NewYork-Presbyterian surpasses 100K virtual visits: CIO Daniel Barchi reflects

NewYork-Presbyterian Hospital in New York City kicked off 2019 with a significant milestone: its 100,000th virtual visit.

NewYork-Presbyterian boasts an extensive virtual care program, comprising remote specialty care, urgent care and direct-to-consumer services, among other efforts. These services ramped up fairly quickly, according to NewYork-Presbyterian Group Senior Vice President and CIO Daniel J. Barchi, who said that the health system began "seriously investing" in its virtual care program in 2016.

"We see telehealth as being part of a coordinated care model that goes beyond urgent care for our patients," Mr. Barchi told Becker's Hospital Review in an interview. "Virtual platforms will become the first point of care for many patients, and I think provider organizations have to be prepared for a future that is dominated by virtual encounters."

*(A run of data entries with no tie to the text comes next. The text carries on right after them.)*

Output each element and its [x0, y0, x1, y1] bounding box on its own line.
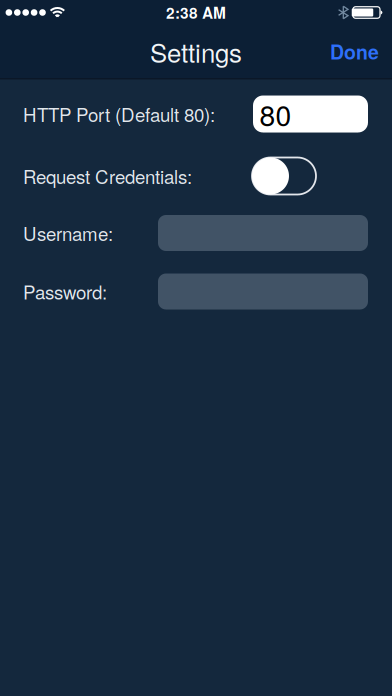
staticText: 2:38 AM [166, 2, 226, 24]
button[interactable]: Username [158, 215, 368, 251]
staticText: Password: [23, 278, 107, 305]
staticText: Request Credentials: [23, 163, 192, 189]
staticText: Settings [150, 33, 242, 70]
button[interactable]: Request Credentials [252, 158, 316, 194]
button[interactable]: Done [330, 38, 379, 65]
button[interactable]: HTTP Port [253, 96, 368, 132]
staticText: Done [330, 38, 379, 65]
staticText: HTTP Port (Default 80): [23, 101, 215, 127]
staticText: 80 [260, 94, 292, 134]
button[interactable]: Password [158, 274, 368, 310]
staticText: Username: [23, 220, 113, 246]
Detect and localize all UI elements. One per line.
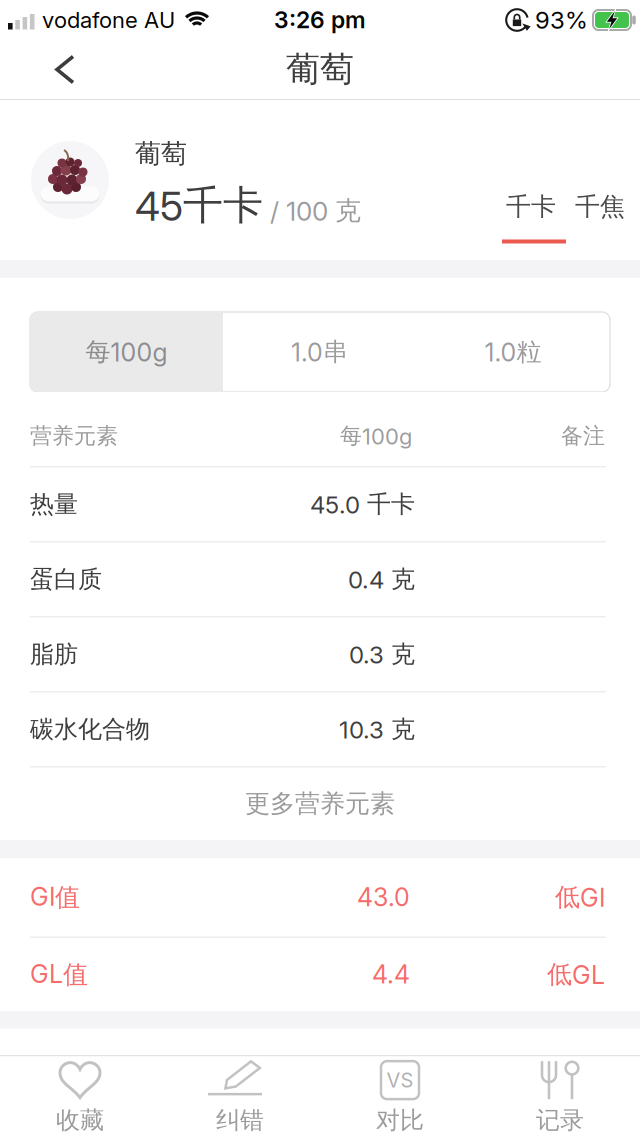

Becker's Hospital Review caught up with Mr. Barchi to discuss how NewYork-Presbyterian has built up its telehealth program, from its first virtual visit to today.

Editor's note: Responses have been lightly edited for length and clarity.

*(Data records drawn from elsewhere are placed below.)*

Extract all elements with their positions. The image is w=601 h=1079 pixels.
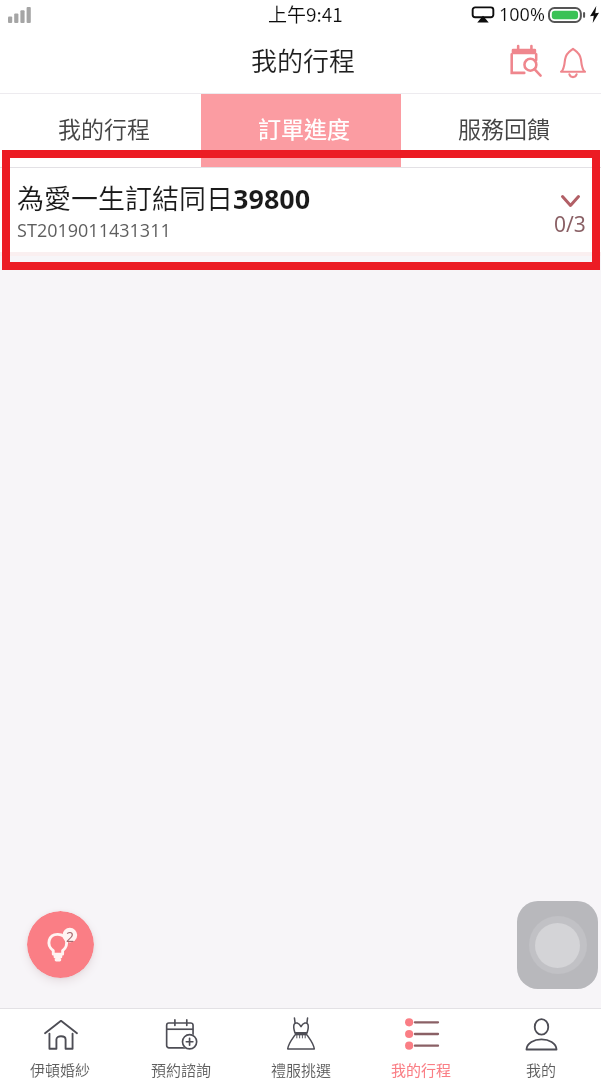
staticText: ST2019011431311 xyxy=(17,218,171,243)
staticText: 0/3 xyxy=(554,210,586,239)
button[interactable]: AssistiveTouch xyxy=(517,901,598,989)
button[interactable]: 預約諮詢 xyxy=(121,1009,241,1079)
button[interactable]: 伊頓婚紗 xyxy=(0,1009,121,1079)
staticText: 服務回饋 xyxy=(458,111,550,144)
button[interactable]: Search schedule xyxy=(504,39,550,85)
button[interactable]: 我的 xyxy=(481,1009,601,1079)
staticText: 我的行程 xyxy=(391,1059,452,1079)
button[interactable]: 為愛一生訂結同日39800 xyxy=(0,168,601,256)
staticText: 預約諮詢 xyxy=(151,1059,212,1079)
button[interactable]: 我的行程 xyxy=(0,94,201,167)
staticText: 伊頓婚紗 xyxy=(30,1059,91,1079)
staticText: 禮服挑選 xyxy=(271,1059,332,1079)
button[interactable]: Tips xyxy=(27,911,94,978)
button[interactable]: Notifications xyxy=(550,39,596,85)
staticText: 上午9:41 xyxy=(268,0,343,28)
button[interactable]: 訂單進度 xyxy=(201,94,401,167)
staticText: 為愛一生訂結同日39800 xyxy=(17,178,311,217)
button[interactable]: 禮服挑選 xyxy=(241,1009,361,1079)
button[interactable]: 服務回饋 xyxy=(401,94,601,167)
staticText: 2 xyxy=(66,927,75,946)
button[interactable]: 我的行程 xyxy=(361,1009,481,1079)
staticText: 訂單進度 xyxy=(258,111,350,144)
staticText: 我的 xyxy=(526,1059,557,1079)
staticText: 100% xyxy=(499,2,545,27)
staticText: 我的行程 xyxy=(58,111,150,144)
staticText: 我的行程 xyxy=(251,41,356,79)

Question: I'd love to take a step back and reflect on the hospital's telehealth efforts. When did you first roll out virtual visits? What specialty did you start with?

Daniel Barchi: We began seriously investing in telehealth in 2016, providing digital second opinions and developing virtual care options in the emergency department to reduce crowding and improve efficiency. Within a few weeks, we had installed video equipment in a nearby physician department to create NYP OnDemand Express Care, a convenient, fast-track option for patients with less serious conditions. ExpressCare patients are given the choice to wait, sometimes for over two hours, for a provider or to have a virtual visit in a private room with an emergency medicine physician in under 30 minutes. Telehealth at NYP grew from there — today, our programs encompass specialty care, direct-to-consumer telehealth, remote patient monitoring, virtual medication reconciliation and several other areas.

Q: What's an unexpected challenge you faced while building up NYP's telehealth efforts?

DB: Redesigning clinical workflows to accommodate telehealth. It is inefficient for a provider to see one patient in person, go into a private office to see a virtual patient and then go back to the floors to see a third patient. Instead, we have encouraged providers to create telehealth blocks in their schedule to see patients virtually, while ensuring our devices complement existing processes. We developed telehealth-specific care protocols to transition providers from diagnosing based on the physical exam to diagnosing virtually. This strategy has facilitated adoption and can be tailored to specific clinical sites across the enterprise. Our hope is that the dual forces of telehealth integration and increasing patient demand will minimize the challenges associated with launching new programs.

Q: How did you gain clinician buy-in for your telehealth programs? What about patient engagement?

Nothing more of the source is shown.